Disclaimer: All facts gleaned from the filings stated hereafter are only as truthful as the petitioner. The tone of this article expresses a style of writing historically employed by America’s greatest writers and, as such, is for opinion purposes only. No intentional harm is due. Do not read if the topic of divorce (even your own) causes you emotional distress. Continue at your own risk.

The record does not speak of thunderclaps or sudden ruin, only of a marriage that has come to rest under its own weight. In St. Louis County, Missouri, Jerard Leverson has asked the court to dissolve his marriage to Raquel Leverson, filing his Petition for Dissolution of Marriage on December 1, 2025. What is presented is not spectacle, but inevitability—a domestic arrangement that, by his account, can no longer be held together by habit or hope.

Through counsel Laura H. Stobie of Stobie Family Law Group, LLC, Jerard Leverson states that both parties have satisfied Missouri’s residency requirements and that the marriage, solemnized years earlier in St.

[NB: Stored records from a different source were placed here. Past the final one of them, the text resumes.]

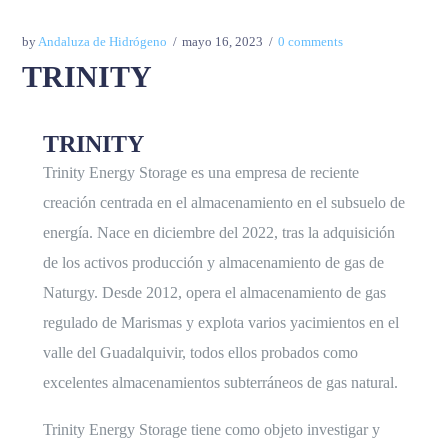
by
Andaluza de Hidrógeno
mayo 16, 2023
0 comments
TRINITY
TRINITY
Trinity Energy Storage es una empresa de reciente
creación centrada en el almacenamiento en el subsuelo de
energía. Nace en diciembre del 2022, tras la adquisición
de los activos producción y almacenamiento de gas de
Naturgy. Desde 2012, opera el almacenamiento de gas
regulado de Marismas y explota varios yacimientos en el
valle del Guadalquivir, todos ellos probados como
excelentes almacenamientos subterráneos de gas natural.
Trinity Energy Storage tiene como objeto investigar y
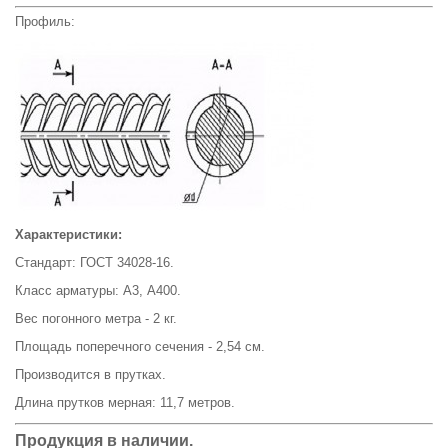
Профиль:
Характеристики:
Стандарт: ГОСТ 34028-16.
Класс арматуры: А3, А400.
Вес погонного метра - 2 кг.
Площадь поперечного сечения - 2,54 см.
Производится в прутках.
Длина прутков мерная: 11,7 метров.
Продукция в наличии.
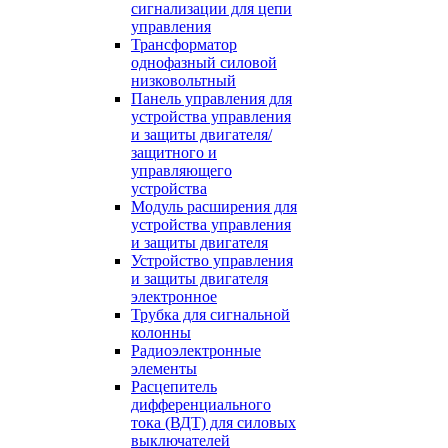
сигнализации для цепи
управления
Трансформатор
однофазный силовой
низковольтный
Панель управления для
устройства управления
и защиты двигателя/
защитного и
управляющего
устройства
Модуль расширения для
устройства управления
и защиты двигателя
Устройство управления
и защиты двигателя
электронное
Трубка для сигнальной
колонны
Радиоэлектронные
элементы
Расцепитель
дифференциального
тока (ВДТ) для силовых
выключателей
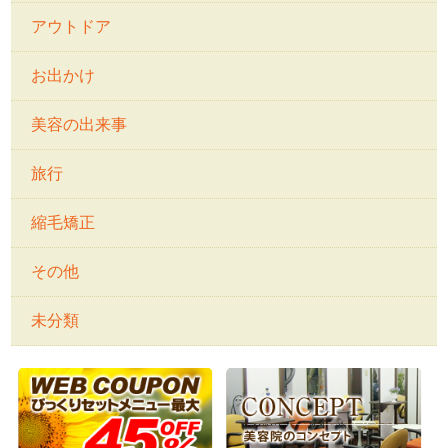
アウトドア
お出かけ
美容の出来事
旅行
縮毛矯正
その他
未分類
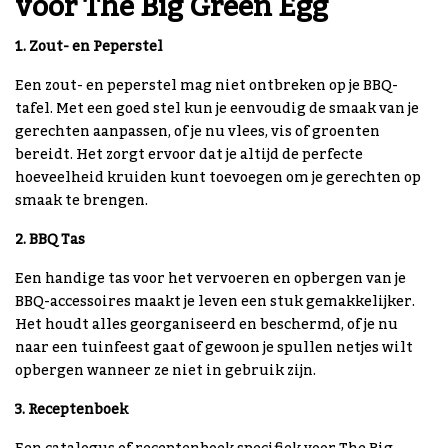
voor The Big Green Egg
1. Zout- en Peperstel
Een zout- en peperstel mag niet ontbreken op je BBQ-
tafel. Met een goed stel kun je eenvoudig de smaak van je
gerechten aanpassen, of je nu vlees, vis of groenten
bereidt. Het zorgt ervoor dat je altijd de perfecte
hoeveelheid kruiden kunt toevoegen om je gerechten op
smaak te brengen.
2. BBQ Tas
Een handige tas voor het vervoeren en opbergen van je
BBQ-accessoires maakt je leven een stuk gemakkelijker.
Het houdt alles georganiseerd en beschermd, of je nu
naar een tuinfeest gaat of gewoon je spullen netjes wilt
opbergen wanneer ze niet in gebruik zijn.
3. Receptenboek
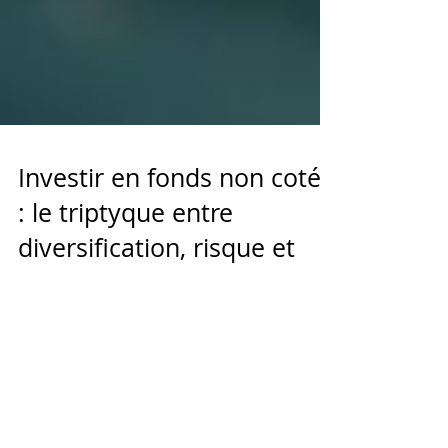
Investir en fonds non cotés
: le triptyque entre
diversification, risque et
rendement
Stratégies d'Investissement dans les Fonds
Non Cotés : Maximiser le Potentiel de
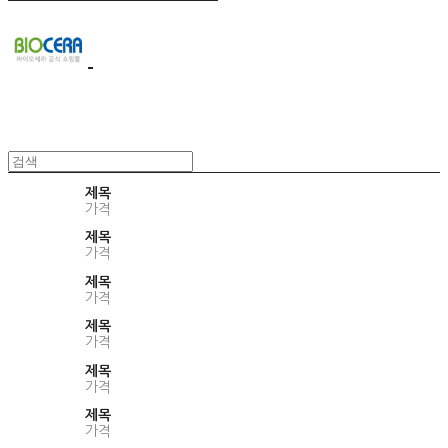
제목
가격
제목
가격
제목
가격
제목
가격
제목
가격
제목
가격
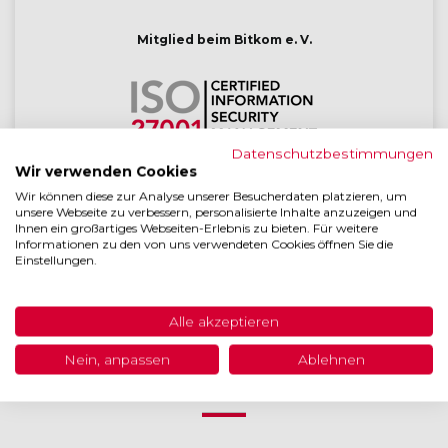
Mitglied beim Bitkom e. V.
Datenschutzbestimmungen
Wir verwenden Cookies
Die gesamte Entwicklung ist ISO 27001 zertifiziert
Wir können diese zur Analyse unserer Besucherdaten platzieren, um
unsere Webseite zu verbessern, personalisierte Inhalte anzuzeigen und
Ihnen ein großartiges Webseiten-Erlebnis zu bieten. Für weitere
Informationen zu den von uns verwendeten Cookies öffnen Sie die
Einstellungen.
Lizensierter BSI
IT-Grundschutz-Tool Anbieter
Alle akzeptieren
Nein, anpassen
Ablehnen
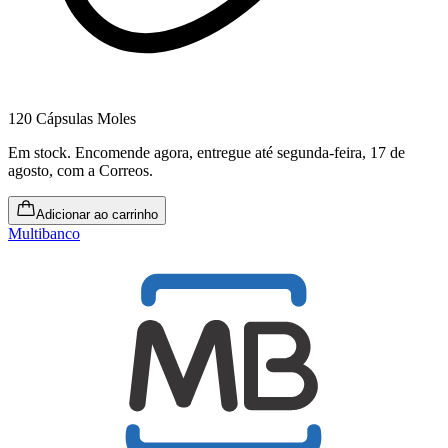
120 Cápsulas Moles
Em stock
.
Encomende agora, entregue até segunda-feira, 17 de
agosto
, com a Correos.
Adicionar ao carrinho
Multibanco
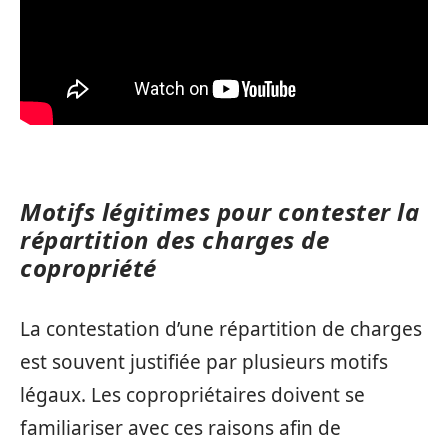
Motifs légitimes pour contester la
répartition des charges de
copropriété
La contestation d’une répartition de charges
est souvent justifiée par plusieurs motifs
légaux. Les copropriétaires doivent se
familiariser avec ces raisons afin de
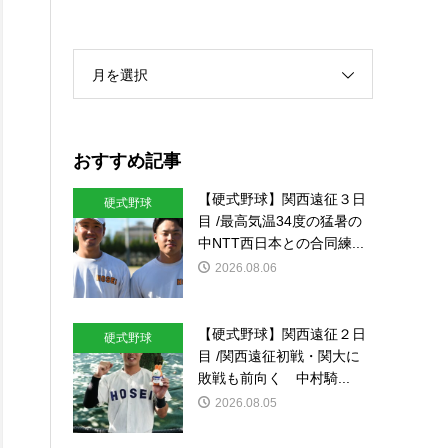
月を選択
おすすめ記事
【硬式野球】関西遠征３日
硬式野球
目 /最高気温34度の猛暑の
中NTT西日本との合同練...
2026.08.06
【硬式野球】関西遠征２日
硬式野球
目 /関西遠征初戦・関大に
敗戦も前向く 中村騎...
2026.08.05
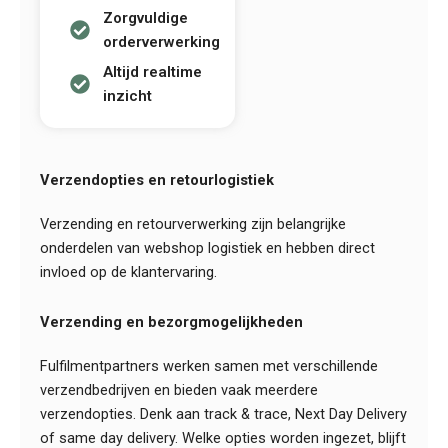
Zorgvuldige
orderverwerking
Altijd realtime
inzicht
Verzendopties en retourlogistiek
Verzending en retourverwerking zijn belangrijke
onderdelen van webshop logistiek en hebben direct
invloed op de klantervaring.
Verzending en bezorgmogelijkheden
Fulfilmentpartners werken samen met verschillende
verzendbedrijven en bieden vaak meerdere
verzendopties. Denk aan track & trace, Next Day Delivery
of same day delivery. Welke opties worden ingezet, blijft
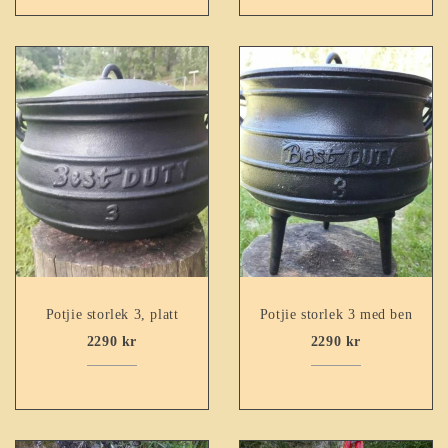
Potjie storlek 3, platt
Potjie storlek 3 med ben
2290
kr
2290
kr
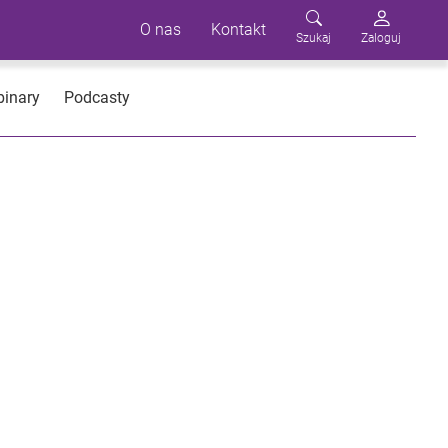
O nas
Kontakt
Szukaj
Zaloguj
inary
Podcasty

Louis County, is now irretrievably broken. The spouses have lived separate lives as husband and wife, and reconciliation, the petition suggests, is neither reasonable nor likely. There are four minor children of the marriage, and the filing asserts that no other custody proceedings are pending before any court.

The petition advances a series of measured requests. Jerard Leverson asks that the marriage be formally dissolved and that the court award the parties joint legal and physical custody of the children pursuant to an agreed parenting plan. He seeks child support calculated under Missouri Supreme Court guidelines, asserting that he lacks sufficient income to support himself and the children independently. The filing further alleges that Raquel Leverson is able-bodied and financially capable of contributing both to household support and to a portion of Jerard Leverson’s attorney’s fees and litigation costs.

He also asks the court to set aside his separate property, to equitably divide the marital property and debts, and to assess costs against the respondent. Finally, the petition leaves room for the court to grant such other relief as it deems just and proper, a quiet acknowledgment that even the cleanest endings require judgment.